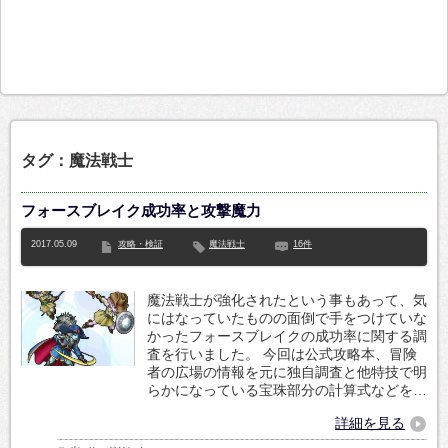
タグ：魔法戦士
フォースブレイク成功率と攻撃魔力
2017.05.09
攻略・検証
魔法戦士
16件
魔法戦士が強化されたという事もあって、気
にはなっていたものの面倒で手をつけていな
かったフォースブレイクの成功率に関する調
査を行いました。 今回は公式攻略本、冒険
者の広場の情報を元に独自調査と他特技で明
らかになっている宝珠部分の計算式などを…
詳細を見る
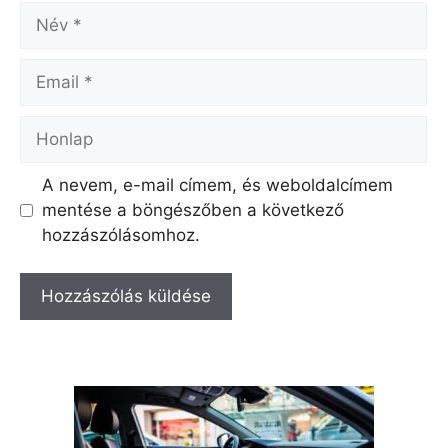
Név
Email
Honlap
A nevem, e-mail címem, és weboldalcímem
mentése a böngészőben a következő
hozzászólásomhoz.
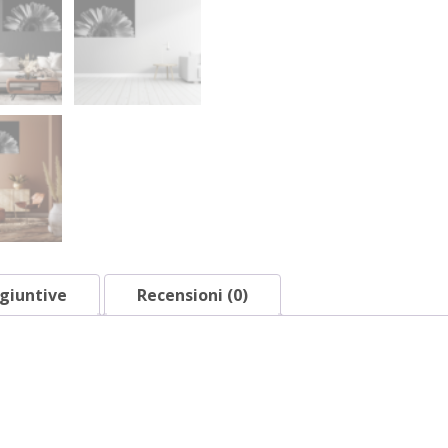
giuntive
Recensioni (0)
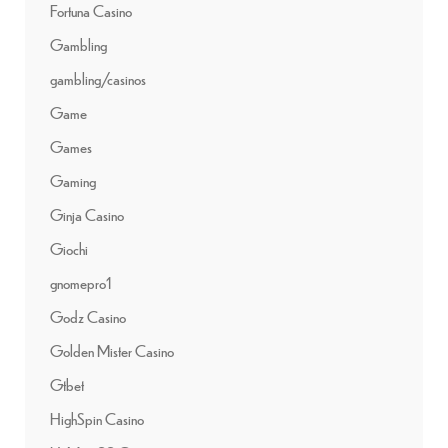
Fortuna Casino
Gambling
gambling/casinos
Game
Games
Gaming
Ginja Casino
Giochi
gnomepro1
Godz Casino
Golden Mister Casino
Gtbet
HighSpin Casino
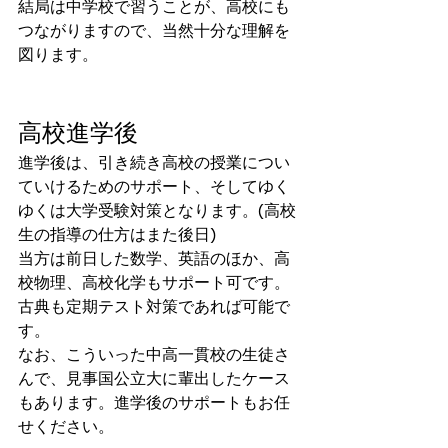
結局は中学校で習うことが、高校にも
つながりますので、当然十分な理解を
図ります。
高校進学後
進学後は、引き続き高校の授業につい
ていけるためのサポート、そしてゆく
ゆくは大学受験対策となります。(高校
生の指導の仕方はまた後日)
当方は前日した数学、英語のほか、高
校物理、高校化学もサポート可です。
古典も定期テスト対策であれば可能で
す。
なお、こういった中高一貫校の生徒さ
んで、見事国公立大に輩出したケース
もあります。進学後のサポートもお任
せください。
┄┄┄┄┄┄┄┄┄┄
_Exercise:_ With the pictures set aside, repeat every entry above exactly.

_Answer space:_
タグ：魔法戦士
フォースブレイク成功率と攻撃魔力
2017.05.09
攻略・検証
魔法戦士
16件
魔法戦士が強化されたという事もあって、気
にはなっていたものの面倒で手をつけていな
かったフォースブレイクの成功率に関する調
査を行いました。 今回は公式攻略本、冒険
者の広場の情報を元に独自調査と他特技で明
らかになっている宝珠部分の計算式などを…
詳細を見る
Név
Email
Honlap
A nevem, e-mail címem, és weboldalcímem
mentése a böngészőben a következő
hozzászólásomhoz.
giuntive
Recensioni (0)
Fortuna Casino
Gambling
gambling/casinos
Game
Games
Gaming
Ginja Casino
Giochi
gnomepro1
Godz Casino
Golden Mister Casino
Gtbet
HighSpin Casino
結局は中学校で習うことが、高校にも
つながりますので、当然十分な理解を
図ります。
高校進学後
進学後は、引き続き高校の授業につい
ていけるためのサポート、そしてゆく
ゆくは大学受験対策となります。(高校
生の指導の仕方はまた後日)
当方は前日した数学、英語のほか、高
校物理、高校化学もサポート可です。
古典も定期テスト対策であれば可能で
す。
なお、こういった中高一貫校の生徒さ
んで、見事国公立大に輩出したケース
もあります。進学後のサポートもお任
せください。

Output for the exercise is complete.